According to Iran, a Boeing-designed ScanEagle -- which is a surveillance aircraft, not a strike drone like the Predator -- wandered into Iranian airspace over the Persian Gulf and was captured.
The Islamic Revolutionary Guards Corps (IRGC) announced the capture on its website. The IRGC said that the ScanEagle drone had been flying over the Pserian Gulf for the past few days and strayed into Iranian airspace.
However, a spokesman for U.S. Naval Forces Central Command in Bahrain, Commander Jason Salata, said all U.S. drones in the region were accounted for:
The U.S. Navy has fully accounted for all unmanned air vehicles (UAV) operating in the Middle East region. Our operations in the Gulf are confined to internationally recognized water and air space.That doesn't mean that the IRGC doesn't have a ScanEagle in its possession. The craft is a 4-ft long surveillance drone manufactured by U.S.-based Boeing using a design by Insitu. The design was based on a commercial UAV that was used by fishermen look for fish.

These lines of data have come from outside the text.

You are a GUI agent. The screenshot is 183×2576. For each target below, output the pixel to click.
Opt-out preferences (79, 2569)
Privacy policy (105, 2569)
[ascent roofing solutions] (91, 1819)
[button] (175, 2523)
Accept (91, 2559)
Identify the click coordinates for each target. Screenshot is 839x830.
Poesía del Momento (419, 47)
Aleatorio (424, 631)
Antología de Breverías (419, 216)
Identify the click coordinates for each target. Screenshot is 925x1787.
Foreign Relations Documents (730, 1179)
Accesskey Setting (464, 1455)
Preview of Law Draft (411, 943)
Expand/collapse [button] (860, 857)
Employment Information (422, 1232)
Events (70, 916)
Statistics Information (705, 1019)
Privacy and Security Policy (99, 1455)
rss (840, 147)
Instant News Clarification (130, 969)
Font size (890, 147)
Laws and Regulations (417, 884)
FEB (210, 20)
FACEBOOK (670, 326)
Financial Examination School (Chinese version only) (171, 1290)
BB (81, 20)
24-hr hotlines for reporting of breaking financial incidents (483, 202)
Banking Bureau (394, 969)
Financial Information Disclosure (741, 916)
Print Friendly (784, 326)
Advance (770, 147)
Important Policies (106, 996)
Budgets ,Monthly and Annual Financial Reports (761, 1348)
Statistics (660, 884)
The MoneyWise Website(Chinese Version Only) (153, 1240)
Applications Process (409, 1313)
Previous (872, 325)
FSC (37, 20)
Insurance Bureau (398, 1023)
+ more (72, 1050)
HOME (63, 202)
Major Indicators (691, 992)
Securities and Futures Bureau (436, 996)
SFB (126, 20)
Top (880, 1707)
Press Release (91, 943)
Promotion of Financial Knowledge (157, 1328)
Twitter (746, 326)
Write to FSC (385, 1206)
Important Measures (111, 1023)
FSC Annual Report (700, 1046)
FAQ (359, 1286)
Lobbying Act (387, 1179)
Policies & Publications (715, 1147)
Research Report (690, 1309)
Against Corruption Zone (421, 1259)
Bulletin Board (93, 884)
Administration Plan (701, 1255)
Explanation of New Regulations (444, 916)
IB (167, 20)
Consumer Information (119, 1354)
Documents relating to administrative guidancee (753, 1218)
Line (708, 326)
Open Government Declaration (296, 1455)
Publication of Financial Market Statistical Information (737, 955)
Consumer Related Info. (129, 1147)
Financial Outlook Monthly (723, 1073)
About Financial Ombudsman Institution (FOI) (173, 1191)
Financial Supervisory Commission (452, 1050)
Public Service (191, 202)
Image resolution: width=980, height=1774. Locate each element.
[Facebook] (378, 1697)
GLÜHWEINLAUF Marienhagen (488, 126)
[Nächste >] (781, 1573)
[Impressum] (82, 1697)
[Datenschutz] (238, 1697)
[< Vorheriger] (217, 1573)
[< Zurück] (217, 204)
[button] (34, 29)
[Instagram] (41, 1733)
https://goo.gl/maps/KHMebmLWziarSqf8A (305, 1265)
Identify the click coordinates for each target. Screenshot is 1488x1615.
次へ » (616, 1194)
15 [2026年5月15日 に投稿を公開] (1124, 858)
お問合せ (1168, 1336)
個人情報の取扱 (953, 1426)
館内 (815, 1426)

The ScanEagle is also not exclusive to the U.S. ScanEagles are supplied to and operated by customers in several Middle Eastern countries, according to Boeing's website. It also famously saw action in April of 2009, when a U.S. Navy ScanEagle was used during the stand-off between the U.S. Navy and pirates holding Capt. Richard Phillips of the MV Maersk Alabama in the Indian Ocean after a failed hijack attempt.
The IRGC statement did not say when or where the drone was captured, or how it was captured. At the same time, though, Iran released what it said was video of an apparently undamaged ScanEagle being examined by uniformed officers beneath a sign reading "We shall trample on the U.S." in English.
In late 2011, Iran claimed it had captured a U.S. RQ-170 Sentinel drone by spoofing its GPS system, making the drone believe it was landing at its based instead of Iranian territory.